By Mubita C. Nawa The Resilient Lozi Boy.
Many years ago I made $5,641 in one business transaction. The year was 1998. Today I want to share with some young people how I grew my business gross income from $2 a day to $5,641 in a single day.
I shall share 5 steps to eccentricity and acceleration of one’s capital.
STEP 1: START WHERE YOU ARE
When I completed school in grade 12 in November of 1992, I needed to figure out what to do. So I started selling bones from local butcher. At the same time I started taking pictures with my A110 camera. These two businesses gave me innovation in capital. I was 17 years old but I was not broke. I was contributing to the GDP of my parents home. I was buying tomatoes and bread.

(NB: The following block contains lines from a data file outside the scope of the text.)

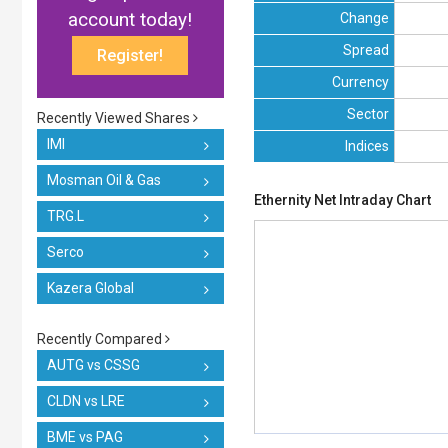
account today!
Change
Spread
Register!
Currency
Sector
Recently Viewed Shares
IMI
Indices
Mosman Oil & Gas
Ethernity Net Intraday Chart
TRG.L
Serco
Kazera Global
Recently Compared
AUTG vs CSSG
CLDN vs LRE
BME vs PAG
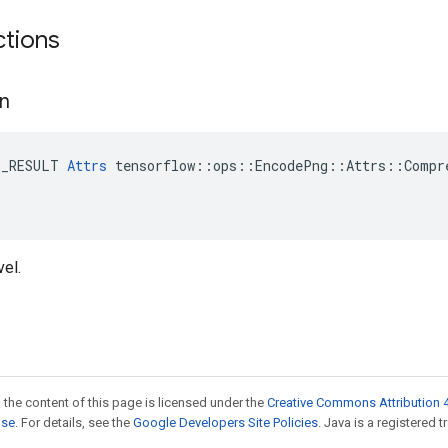
ctions
n
E_RESULT 
Attrs
 tensorflow::ops::EncodePng::Attrs::Compre
el.
 the content of this page is licensed under the
Creative Commons Attribution 4
nse
. For details, see the
Google Developers Site Policies
. Java is a registered t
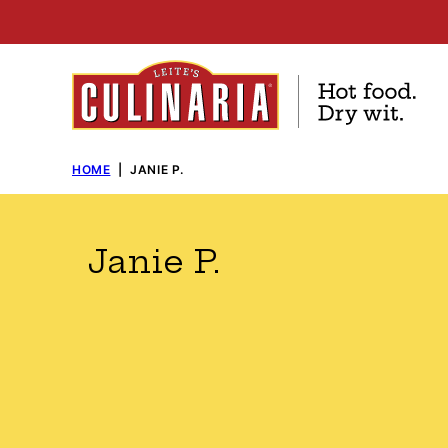
Skip
to
content
HOME
|
JANIE P.
Janie P.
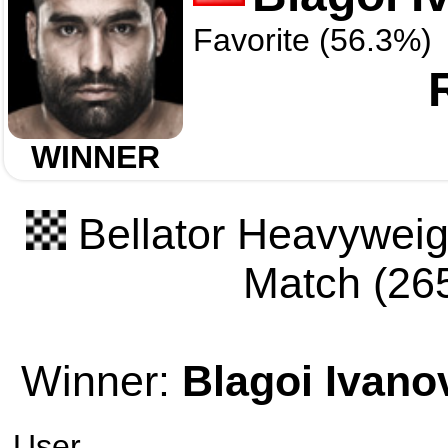
Favorite (56.3%)
WINNER
Bellator Heavyweigh
Match (265
Winner:
Blagoi Ivano
User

STEP 2: DIVERSIFY YOUR BUSINESS
By September 3rd 1993, I got a job at a Bank. I was now a banker. I had to stop selling meat and bones and I then started something else. I found that a lot of the bankers at the time either had no taste of clothing or just did not know how to budget. So I started going to Soweto to buy second hand suits, taking them to the laundry and giving them out on credit. Around the same time my capital was growing. So I opened a grocery shop at Town Centre shop number 13 ChaChaCha road.

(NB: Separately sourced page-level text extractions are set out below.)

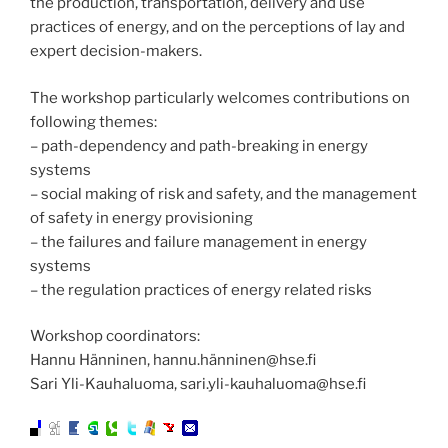
the production, transportation, delivery and use
practices of energy, and on the perceptions of lay and
expert decision-makers.
The workshop particularly welcomes contributions on
following themes:
– path-dependency and path-breaking in energy
systems
– social making of risk and safety, and the management
of safety in energy provisioning
– the failures and failure management in energy
systems
– the regulation practices of energy related risks
Workshop coordinators:
Hannu Hänninen, hannu.hänninen@hse.fi
Sari Yli-Kauhaluoma, sari.yli-kauhaluoma@hse.fi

My employee was Ganizani Ngoma who later became a brother and a family member.
STEP 3: INVEST IN REAL ESTATE
I was a handsome young 18 year old with money. I had a good job and two good businesses. At that point I bought my first property. A bare plot right behind ShopRite Chilenje. I spent K3,000. I quickly built a wonderful wall fence and that was my first building project.

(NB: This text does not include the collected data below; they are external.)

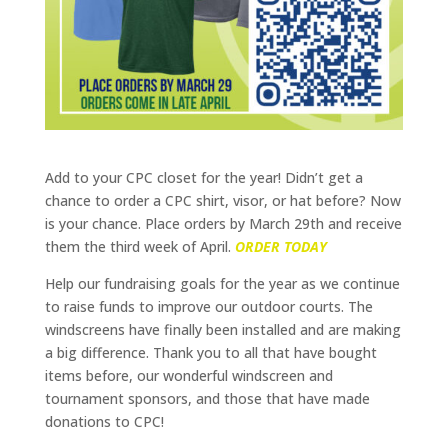
Add to your CPC closet for the year! Didn’t get a
chance to order a CPC shirt, visor, or hat before? Now
is your chance. Place orders by March 29th and receive
them the third week of April.
ORDER TODAY
Help our fundraising goals for the year as we continue
to raise funds to improve our outdoor courts. The
windscreens have finally been installed and are making
a big difference. Thank you to all that have bought
items before, our wonderful windscreen and
tournament sponsors, and those that have made
donations to CPC!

STEP 4: TAKE THE NEXT STEP
By this time my capital and grown. I was now driving, living 15 houses away from the “big house”. My clothing business was not Salaula clothes anymore but clothes from South Africa. How you start in life does not matter.
I was traveling to South Africa and ordering clothes from the UK as well. I then said let me invest in another business. So I started ordering used cars from Japan.
And that is how I ordered my first car. It was a 1989 Toyota Mark 2 Ballon type white in colour automatic transmission. When it arrived in Durban in 1997 I traveled to get it. I took leave from work and my boss Mutale Chanda permitted me to go for a week (deducted from my leave days).
STEP 5: CASH IN AND CASH OUT, THEN CASH BACK
I arrived in Zambia from Durban on a Friday. I came back driving my new car. So by Monday I was at work. Later that week a Customer named Mr. Chisanga came to the bank. “Mubita where have you been?” He asked. “I went to South Africa to pick my car.”
To cut the long story short, he asked to see my car. I walked out and showed him the car. Right there and then he liked it. He asked me to sell it to him. I agreed.
Within hours he sent Trevor Simumba to pay me that money cash in US DOLLARS. And the car was gone. But my pockets were loaded. In that moment, all the pain of five years paid off in one day. Patience pains but it pays.
CONCLUSION
In order to be successful and to build wealth you need to be flexible and willing to start where you are. You will need to be determined, focused and to be a long term thinker. By the way that $5,641 had a profit of $1,500. I invested that money again and this has been our formula all these years.
Your salary is not small. Invest it. Your capital is not small. Build it. Your time at the bottom is not useless. Treasure it.
Run your race and build each day. One day you will smile. There is power in dirty jobs. God will keep you enlightened.